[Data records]
============

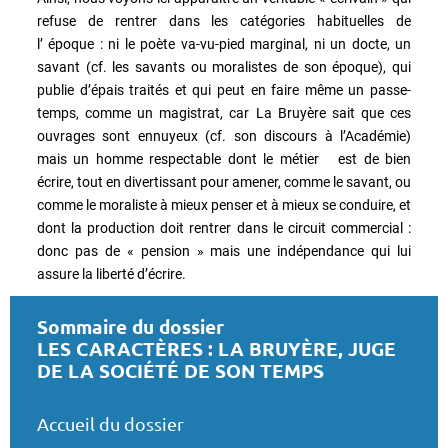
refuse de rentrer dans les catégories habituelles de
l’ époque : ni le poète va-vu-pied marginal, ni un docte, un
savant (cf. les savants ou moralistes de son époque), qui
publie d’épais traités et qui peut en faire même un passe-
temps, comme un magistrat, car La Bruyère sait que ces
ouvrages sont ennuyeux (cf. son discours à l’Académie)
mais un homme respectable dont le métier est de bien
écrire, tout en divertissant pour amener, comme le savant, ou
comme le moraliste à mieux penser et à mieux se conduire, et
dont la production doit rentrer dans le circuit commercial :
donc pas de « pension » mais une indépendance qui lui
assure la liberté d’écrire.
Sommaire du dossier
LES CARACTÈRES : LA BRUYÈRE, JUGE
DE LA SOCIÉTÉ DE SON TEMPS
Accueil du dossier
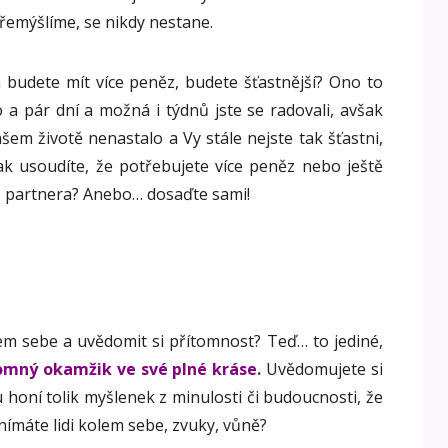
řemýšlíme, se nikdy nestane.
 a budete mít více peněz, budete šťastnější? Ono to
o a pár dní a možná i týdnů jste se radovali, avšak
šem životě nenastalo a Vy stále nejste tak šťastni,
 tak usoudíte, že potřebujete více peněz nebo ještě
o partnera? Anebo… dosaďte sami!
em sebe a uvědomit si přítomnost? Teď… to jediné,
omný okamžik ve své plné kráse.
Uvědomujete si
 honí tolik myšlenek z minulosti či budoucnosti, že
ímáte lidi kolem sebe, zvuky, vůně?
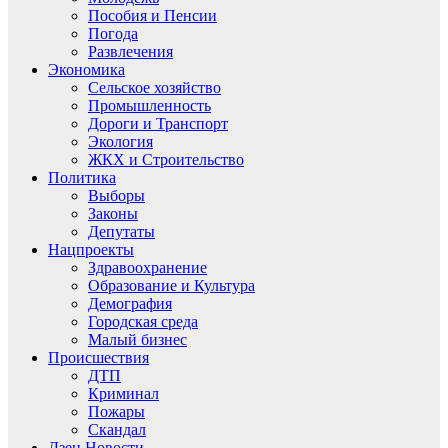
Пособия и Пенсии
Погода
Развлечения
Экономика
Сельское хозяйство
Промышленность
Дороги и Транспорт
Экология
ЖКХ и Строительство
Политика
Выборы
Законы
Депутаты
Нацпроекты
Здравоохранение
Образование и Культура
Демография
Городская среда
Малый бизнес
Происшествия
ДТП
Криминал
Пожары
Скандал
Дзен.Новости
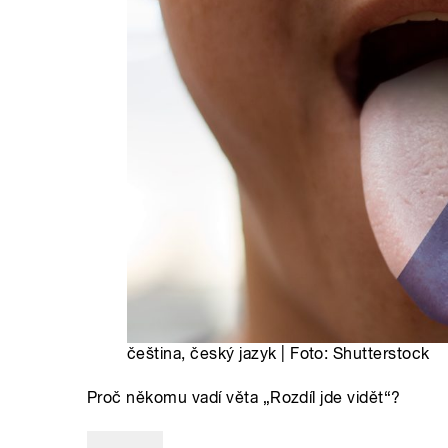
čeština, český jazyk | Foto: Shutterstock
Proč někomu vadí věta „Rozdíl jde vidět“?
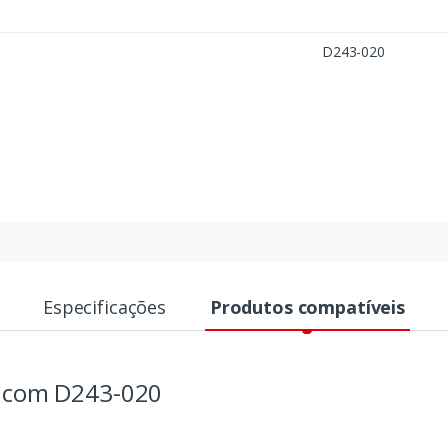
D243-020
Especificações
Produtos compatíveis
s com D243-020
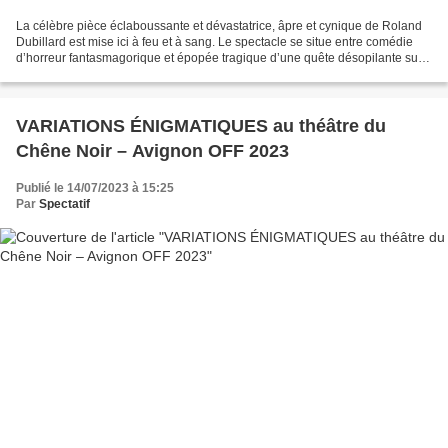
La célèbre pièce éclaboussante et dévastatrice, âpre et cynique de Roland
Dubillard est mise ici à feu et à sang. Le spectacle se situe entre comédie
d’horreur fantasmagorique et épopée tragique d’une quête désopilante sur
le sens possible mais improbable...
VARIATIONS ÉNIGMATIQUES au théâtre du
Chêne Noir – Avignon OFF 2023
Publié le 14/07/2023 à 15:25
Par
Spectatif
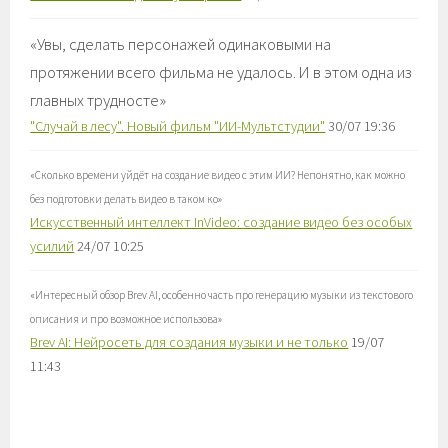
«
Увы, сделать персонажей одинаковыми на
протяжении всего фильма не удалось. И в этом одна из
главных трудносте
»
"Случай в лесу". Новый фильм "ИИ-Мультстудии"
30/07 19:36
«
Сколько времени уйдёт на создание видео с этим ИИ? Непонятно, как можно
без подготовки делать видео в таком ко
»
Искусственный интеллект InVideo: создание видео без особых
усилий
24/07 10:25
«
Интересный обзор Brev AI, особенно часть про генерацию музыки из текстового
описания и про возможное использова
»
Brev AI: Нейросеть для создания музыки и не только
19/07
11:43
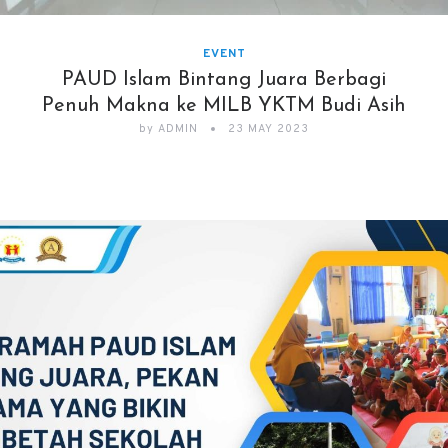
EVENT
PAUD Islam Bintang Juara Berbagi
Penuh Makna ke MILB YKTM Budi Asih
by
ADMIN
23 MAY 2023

============

Directions — Type out all of the records exactly, leaving out any picture.

Response to this exercise —
refuse de rentrer dans les catégories habituelles de
l’ époque : ni le poète va-vu-pied marginal, ni un docte, un
savant (cf. les savants ou moralistes de son époque), qui
publie d’épais traités et qui peut en faire même un passe-
temps, comme un magistrat, car La Bruyère sait que ces
ouvrages sont ennuyeux (cf. son discours à l’Académie)
mais un homme respectable dont le métier est de bien
écrire, tout en divertissant pour amener, comme le savant, ou
comme le moraliste à mieux penser et à mieux se conduire, et
dont la production doit rentrer dans le circuit commercial :
donc pas de « pension » mais une indépendance qui lui
assure la liberté d’écrire.
Sommaire du dossier
LES CARACTÈRES : LA BRUYÈRE, JUGE
DE LA SOCIÉTÉ DE SON TEMPS
Accueil du dossier
řemýšlíme, se nikdy nestane.
 a budete mít více peněz, budete šťastnější? Ono to
o a pár dní a možná i týdnů jste se radovali, avšak
šem životě nenastalo a Vy stále nejste tak šťastni,
 tak usoudíte, že potřebujete více peněz nebo ještě
o partnera? Anebo… dosaďte sami!
em sebe a uvědomit si přítomnost? Teď… to jediné,
omný okamžik ve své plné kráse.
Uvědomujete si
 honí tolik myšlenek z minulosti či budoucnosti, že
ímáte lidi kolem sebe, zvuky, vůně?
Пособия и Пенсии
Погода
Развлечения
Экономика
Сельское хозяйство
Промышленность
Дороги и Транспорт
Экология
ЖКХ и Строительство
Политика
Выборы
Законы
Депутаты
Нацпроекты
Здравоохранение
Образование и Культура
Демография
Городская среда
Малый бизнес
Происшествия
ДТП
Криминал
Пожары
Скандал
Дзен.Новости
čeština, český jazyk | Foto: Shutterstock
Proč někomu vadí věta „Rozdíl jde vidět“?
D243-020
Especificações
Produtos compatíveis
s com D243-020
La célèbre pièce éclaboussante et dévastatrice, âpre et cynique de Roland
Dubillard est mise ici à feu et à sang. Le spectacle se situe entre comédie
d’horreur fantasmagorique et épopée tragique d’une quête désopilante sur
le sens possible mais improbable...
VARIATIONS ÉNIGMATIQUES au théâtre du
Chêne Noir – Avignon OFF 2023
Publié le 14/07/2023 à 15:25
Par
Spectatif
«
Увы, сделать персонажей одинаковыми на
протяжении всего фильма не удалось. И в этом одна из
главных трудносте
»
"Случай в лесу". Новый фильм "ИИ-Мультстудии"
30/07 19:36
«
Сколько времени уйдёт на создание видео с этим ИИ? Непонятно, как можно
без подготовки делать видео в таком ко
»
Искусственный интеллект InVideo: создание видео без особых
усилий
24/07 10:25
«
Интересный обзор Brev AI, особенно часть про генерацию музыки из текстового
описания и про возможное использова
»
Brev AI: Нейросеть для создания музыки и не только
19/07
11:43
EVENT
PAUD Islam Bintang Juara Berbagi
Penuh Makna ke MILB YKTM Budi Asih
by
ADMIN
23 MAY 2023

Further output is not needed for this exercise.